I am a terrible human being. This is what I thought when I realized that my first reaction to the Manchester attack was, Oh, another bombing — awful. I responded to the latest in a list of horrors much as I might have expressed distress at the news that someone had the flu. That’s so terrible; have you emptied the dishwasher yet? Even worse, my second reaction was, ultimately, selfish: Those poor families… But what about us?
I’m not proud that I immediately made this tragedy about myself, but I suspect I’m far from alone. The circumstances of the event sent me into a twister of fear, sadness, guilt and doubt, all culminating in a series of me-focused questions. How can I possibly keep my kids safe? What can I do to ensure that the nightmare those parents are enduring doesn’t become my own? What should I not do? What refusal or cancellation would protect us?
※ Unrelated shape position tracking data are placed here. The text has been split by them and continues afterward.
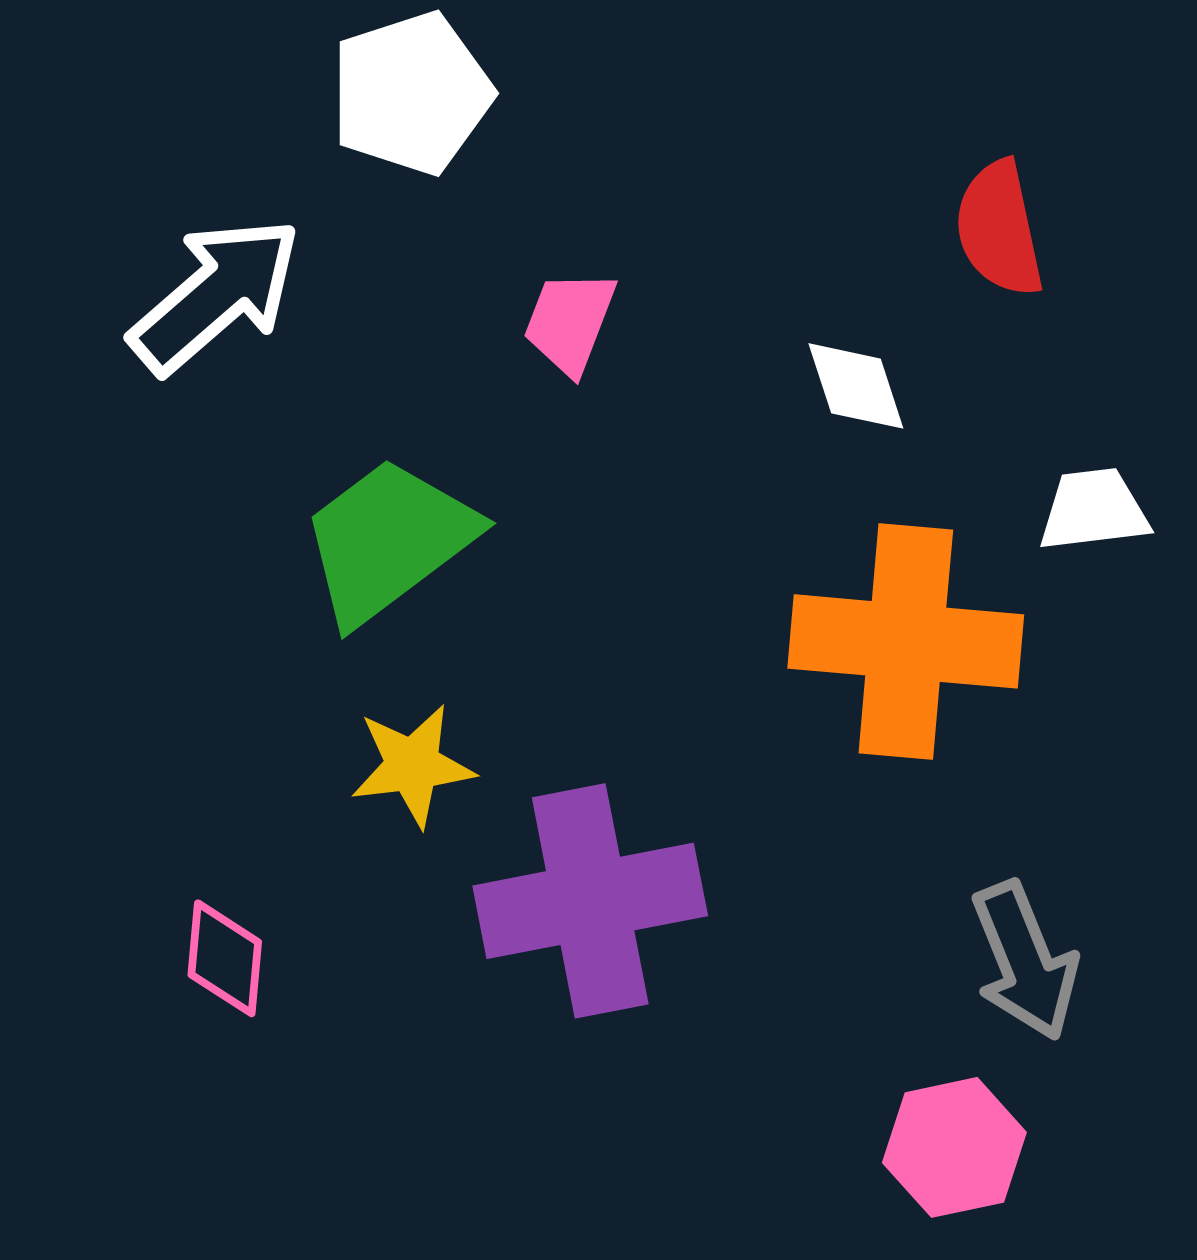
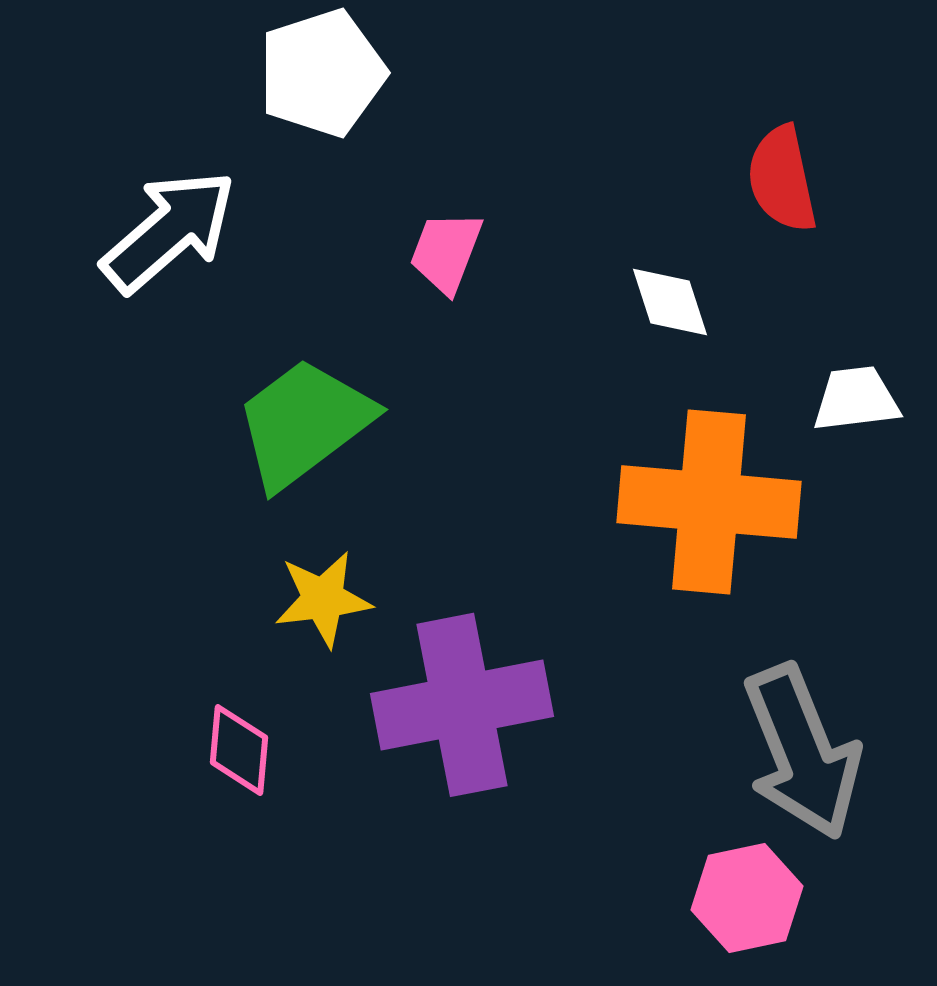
pink diamond: (225, 958) -> (239, 750), moved
gray arrow: (1025, 961) -> (802, 752), size x1.4

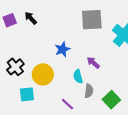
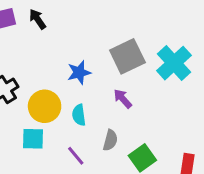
gray square: (92, 20) -> (127, 56), moved, turned -30
cyan semicircle: (78, 76) -> (79, 115), moved
cyan square: (27, 94) -> (33, 139), moved

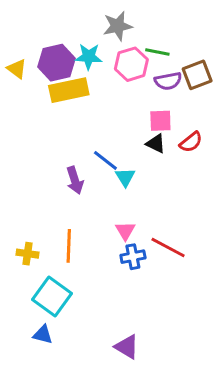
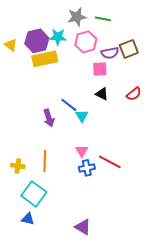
green line: (157, 52) -> (103, 19), moved
pink square: (160, 121) -> (100, 69), moved
red semicircle: (191, 142) -> (134, 94), moved

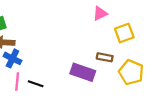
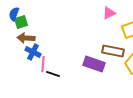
brown rectangle: (105, 57) -> (113, 51), size x1.5
pink line: (17, 81) -> (43, 64), moved

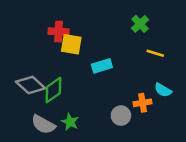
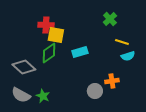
green diamond: (53, 90) -> (49, 53), moved
cyan semicircle: (163, 90) -> (128, 56), moved, turned -48
green star: (70, 122) -> (43, 96), moved
gray semicircle: (43, 124) -> (21, 95), moved

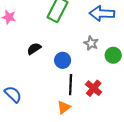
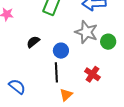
gray star: (91, 43) -> (86, 32), size x1.6
black line: (71, 85) -> (56, 72), moved

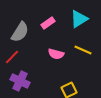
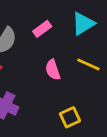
pink semicircle: (56, 54) -> (53, 70), turned 56

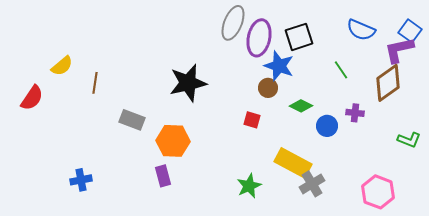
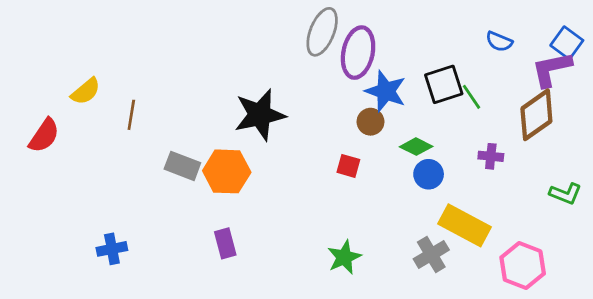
blue semicircle: (361, 30) -> (499, 41), size x0.7
black square: (299, 37) -> (444, 84), moved
blue circle: (327, 126) -> (429, 174), moved
orange hexagon: (173, 141) -> (227, 171), moved
yellow rectangle: (293, 163) -> (465, 225), moved

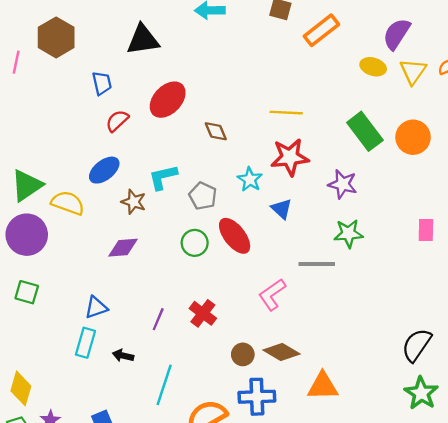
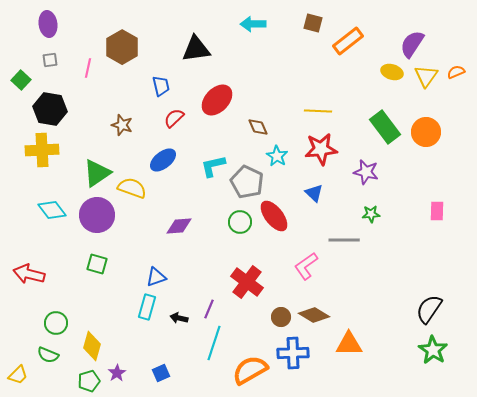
cyan star: (250, 179) -> (277, 156), moved
gray pentagon: (203, 196) -> (247, 182), size x1.4
brown star: (134, 202) -> (122, 125), moved
green star: (348, 233) -> (371, 214), size x0.7
red cross: (203, 313) -> (247, 282), size x1.4
purple line: (158, 319) -> (209, 309), moved

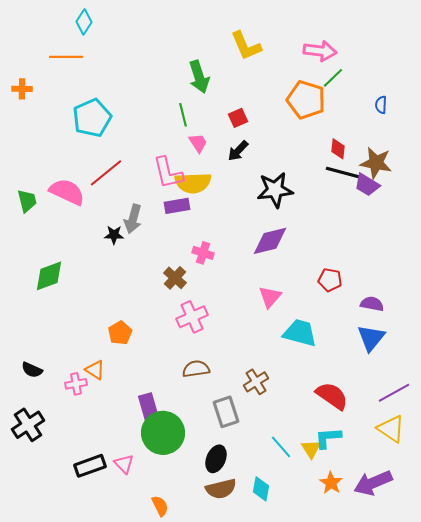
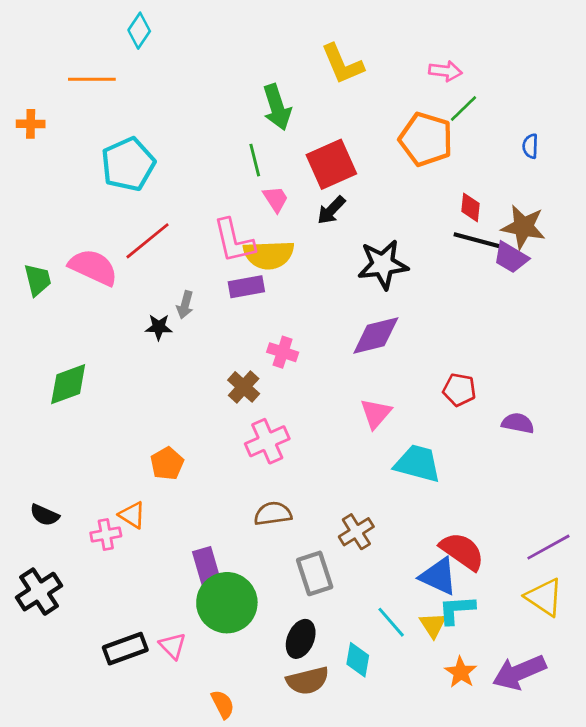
cyan diamond: (84, 22) -> (139, 31), moved
pink arrow: (320, 51) -> (445, 71), size x0.7
red square: (238, 118) -> (331, 164), size x1.8
gray arrow: (133, 219) -> (185, 305), size x0.7
blue triangle: (371, 338) -> (438, 576), moved, turned -44
cyan diamond: (261, 489) -> (358, 660), moved

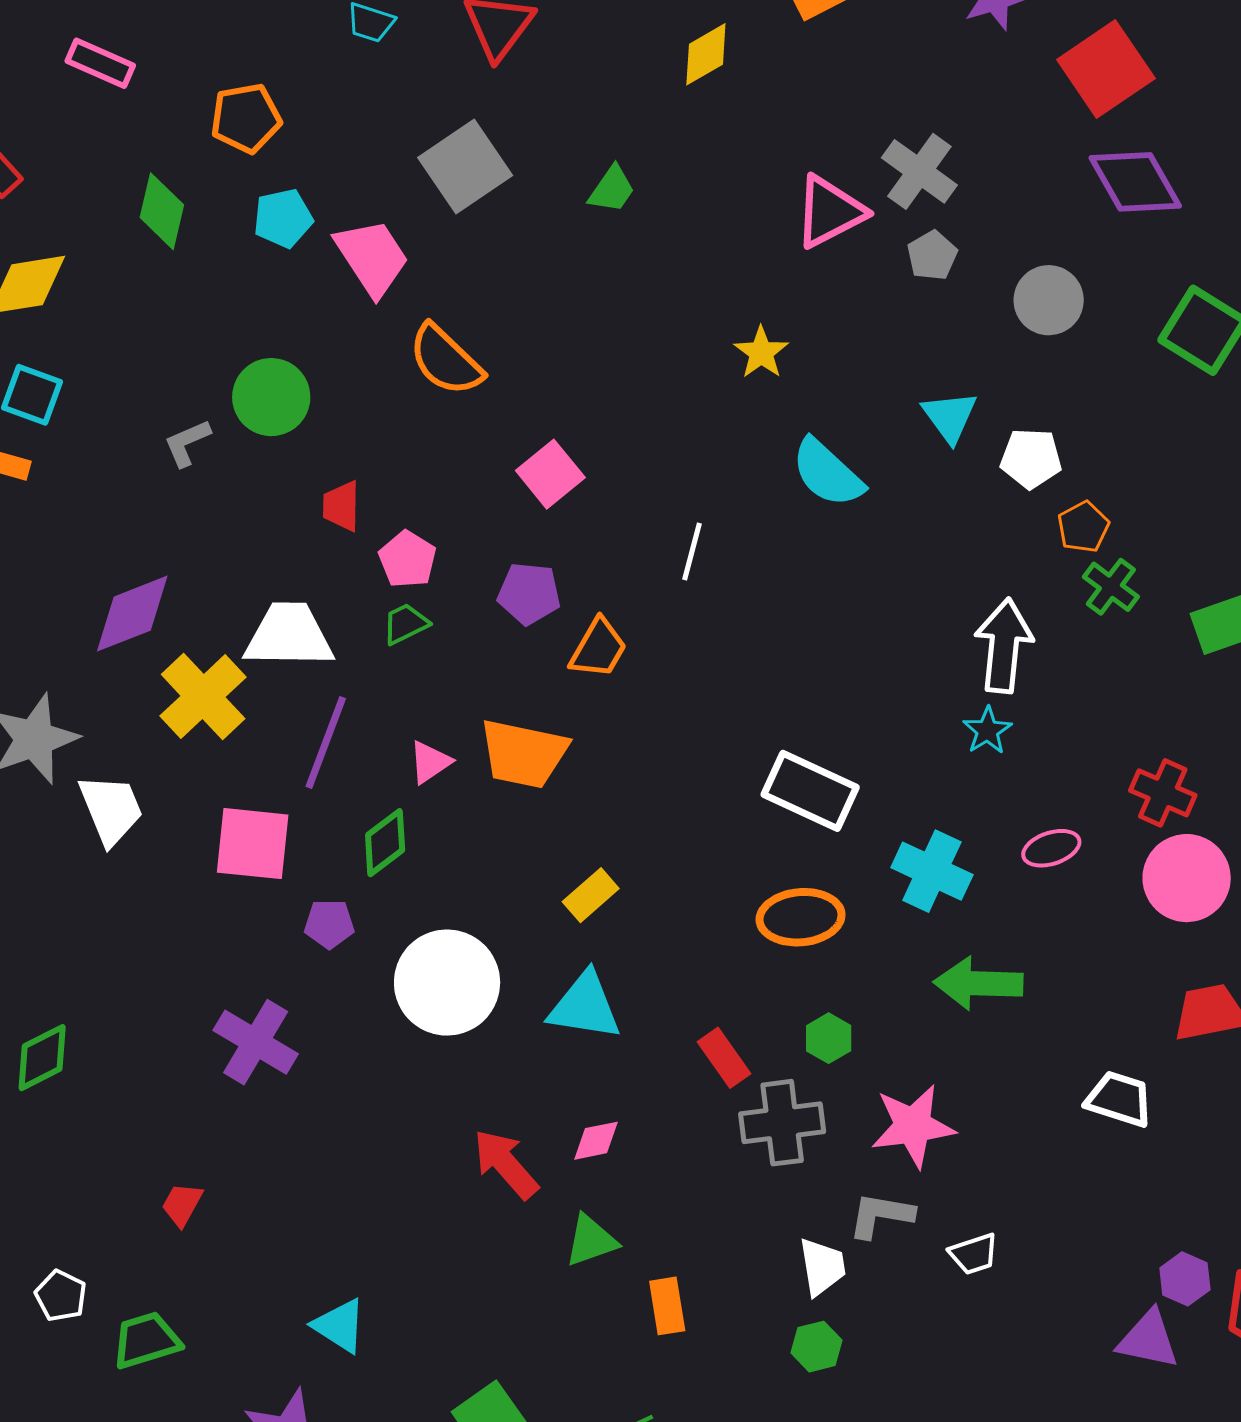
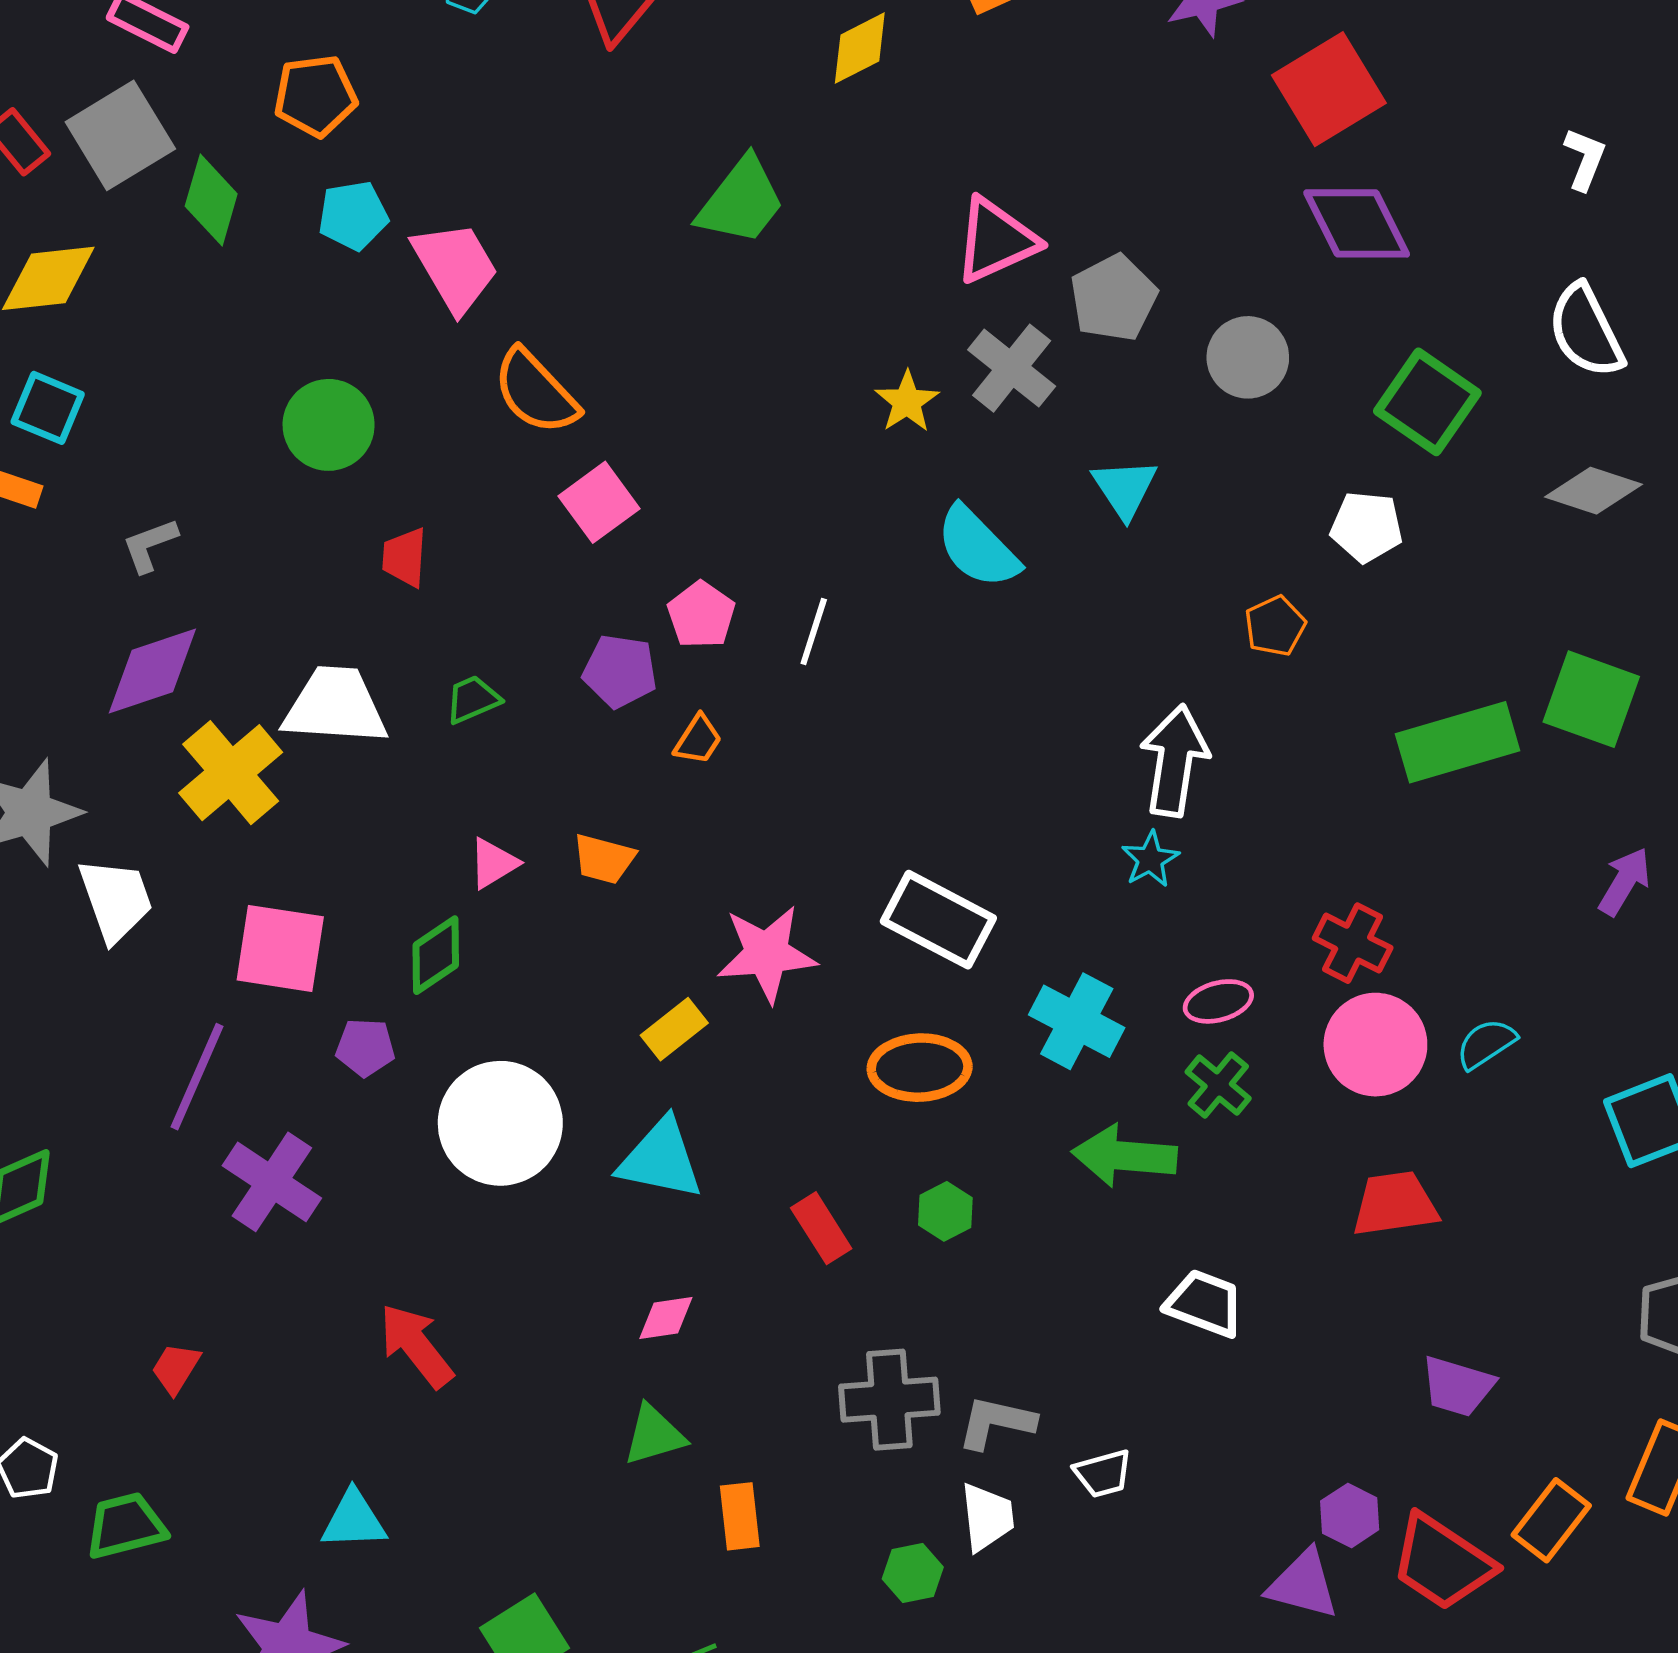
gray square: (465, 167) -> (120, 135), moved
gray cross: (919, 171) -> (1012, 368), moved
green trapezoid: (612, 189) -> (741, 201), size x1.6
gray pentagon: (932, 256) -> (1114, 298), size x1.5
gray L-shape: (187, 443) -> (150, 545), moved
white pentagon: (1031, 458) -> (1366, 527), moved
pink square: (550, 474) -> (599, 502), moved
pink pentagon: (407, 559) -> (701, 615), moved
green cross: (1111, 587) -> (1218, 1085), moved
orange trapezoid: (598, 648) -> (698, 740), size x0.7
purple line: (326, 743) -> (197, 1077), moved
orange trapezoid: (524, 754) -> (604, 859), size x0.6
white trapezoid: (1119, 1099) -> (1205, 1303), moved
gray cross: (782, 1123) -> (889, 1400), moved
pink star: (913, 1126) -> (767, 954), moved
red arrow: (506, 1164) -> (416, 1346), moved
white trapezoid: (822, 1267) -> (987, 1517), moved
cyan triangle: (340, 1326) -> (354, 1520), turned -38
My thoughts promptly turned to the most immediate, vulnerable occasion looming on our calendar. My husband and I splurged months ago on tickets for the current U2 tour. We’d promised ourselves for years that we’d go someday, and when I hovered by my computer, ignoring the number of hours of tutoring represented by the dollar sign, I was over the moon with excitement at the prospect of not only finally fulfilling this dream, but also being able to share it with our almost-13-year-old son. After the tragic events at the Ariana Grande concert in Manchester, though, this seemed far less like a gift and more like reckless endangerment. I stewed, acid percolating in my stomach and nightmare visions building in my head. When the what-ifs reached a fever pitch, I broke. “Should we try to cancel?” I emailed my husband, not at all sure of the answer I wanted. “No,” he said immediately. “If we start running, where do we stop?”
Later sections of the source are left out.